[RFC PATCH 05/11] sched: Rewrite select_idle_siblings()

From: Yuyang Du
Date: Thu Jun 16 2016 - 05:46:46 EST


From: Peter Zijlstra <peterz@xxxxxxxxxxxxx>

select_idle_siblings() is a known pain point for a number of
workloads; it either does too much or not enough and sometimes just
does plain wrong.

This rewrite attempts to address a number of issues (but sadly not
all).

The current code does an unconditional sched_domain iteration; with
the intent of finding an idle core (on SMT hardware). The problems
which this patch tries to address are:

- its pointless to look for idle cores if the machine is real busy;
at which point you're just wasting cycles.

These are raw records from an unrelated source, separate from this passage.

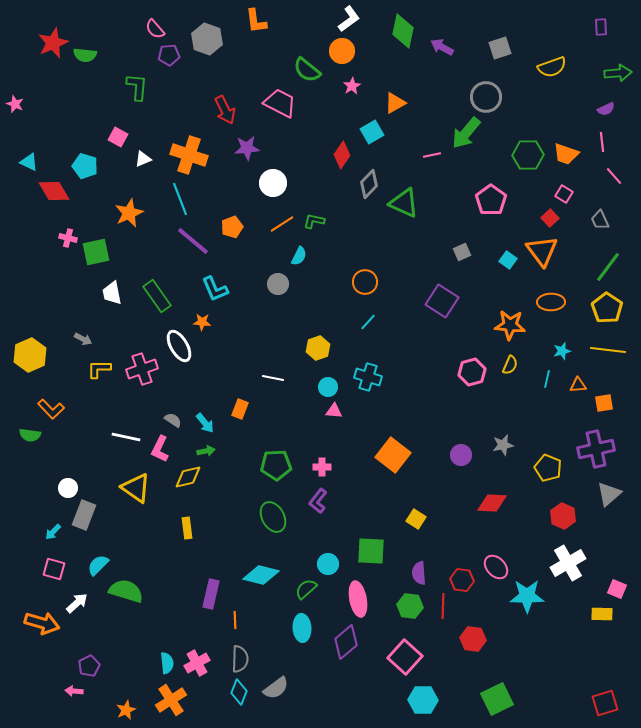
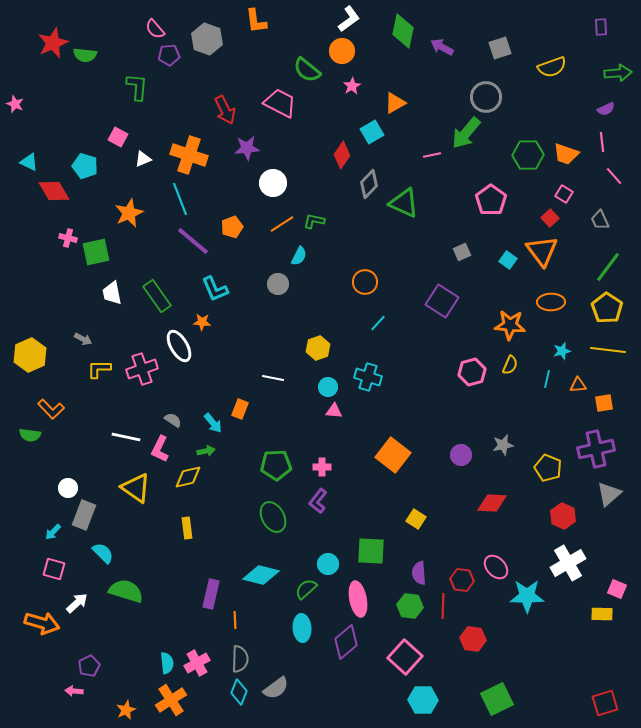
cyan line at (368, 322): moved 10 px right, 1 px down
cyan arrow at (205, 423): moved 8 px right
cyan semicircle at (98, 565): moved 5 px right, 12 px up; rotated 90 degrees clockwise
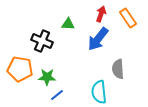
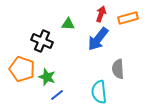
orange rectangle: rotated 72 degrees counterclockwise
orange pentagon: moved 2 px right; rotated 10 degrees clockwise
green star: rotated 18 degrees clockwise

- it's behaviour is inconsistent between SMT and !SMT hardware in
that !SMT hardware ends up doing a scan for any idle CPU in the LLC
domain, while SMT hardware does a scan for idle cores and if that
fails, falls back to a scan for idle threads on the 'target' core.

The new code replaces the sched_domain scan with 3 explicit scans:

1) search for an idle core in the LLC
2) search for an idle CPU in the LLC
3) search for an idle thread in the 'target' core

where 1 and 3 are conditional on SMT support and 1 and 2 have runtime
heuristics to skip the step.

Step 1) is conditional on sd_llc_shared->has_idle_cores; when a cpu
goes idle and sd_llc_shared->has_idle_cores is false, we scan all SMT
siblings of the CPU going idle. Similarly, we clear
sd_llc_shared->has_idle_cores when we fail to find an idle core.

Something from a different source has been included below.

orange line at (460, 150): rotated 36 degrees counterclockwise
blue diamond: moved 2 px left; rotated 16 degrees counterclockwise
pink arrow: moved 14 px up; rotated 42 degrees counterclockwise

Step 2) tracks the average cost of the scan and compares this to the
average idle time guestimate for the CPU doing the wakeup. There is a
significant fudge factor involved to deal with the variability of the
averages. Esp. hackbench was sensitive to this.

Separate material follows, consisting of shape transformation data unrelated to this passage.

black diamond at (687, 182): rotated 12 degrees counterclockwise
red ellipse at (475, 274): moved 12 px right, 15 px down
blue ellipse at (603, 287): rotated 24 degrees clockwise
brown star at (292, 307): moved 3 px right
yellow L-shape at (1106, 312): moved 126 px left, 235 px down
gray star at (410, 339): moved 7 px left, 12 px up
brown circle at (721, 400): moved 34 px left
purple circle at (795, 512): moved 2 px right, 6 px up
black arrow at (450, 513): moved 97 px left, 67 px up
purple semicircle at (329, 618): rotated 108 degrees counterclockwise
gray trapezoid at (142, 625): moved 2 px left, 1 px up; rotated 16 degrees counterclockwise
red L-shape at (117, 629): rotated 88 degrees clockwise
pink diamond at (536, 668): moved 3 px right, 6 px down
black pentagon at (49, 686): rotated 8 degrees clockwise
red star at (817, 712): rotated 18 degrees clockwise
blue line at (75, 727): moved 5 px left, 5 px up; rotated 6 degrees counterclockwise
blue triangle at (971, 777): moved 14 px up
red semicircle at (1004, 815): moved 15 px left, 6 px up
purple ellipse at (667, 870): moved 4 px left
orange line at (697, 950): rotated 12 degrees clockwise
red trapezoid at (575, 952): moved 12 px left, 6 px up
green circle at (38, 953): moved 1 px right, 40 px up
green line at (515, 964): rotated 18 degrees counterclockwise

Step 3) is unconditional; we assume (also per step 1) that scanning
all SMT siblings in a core is 'cheap'.

With this; SMT systems gain step 2, which cures a few benchmarks --
notably one from Facebook.

One 'feature' of the sched_domain iteration, which we preserve in the
new code, is that it would start scanning from the 'target' CPU,
instead of scanning the cpumask in cpu id order. This avoids multiple
CPUs in the LLC scanning for idle to gang up and find the same CPU
quite as much. The down side is that tasks can end up hopping across
the LLC for no apparent reason.

Signed-off-by: Peter Zijlstra (Intel) <peterz@xxxxxxxxxxxxx>
---
include/linux/sched.h | 3 +
kernel/sched/core.c | 3 +
kernel/sched/fair.c | 270 ++++++++++++++++++++++++++++++++++++++--------
kernel/sched/idle_task.c | 4 +-
4 files changed, 233 insertions(+), 47 deletions(-)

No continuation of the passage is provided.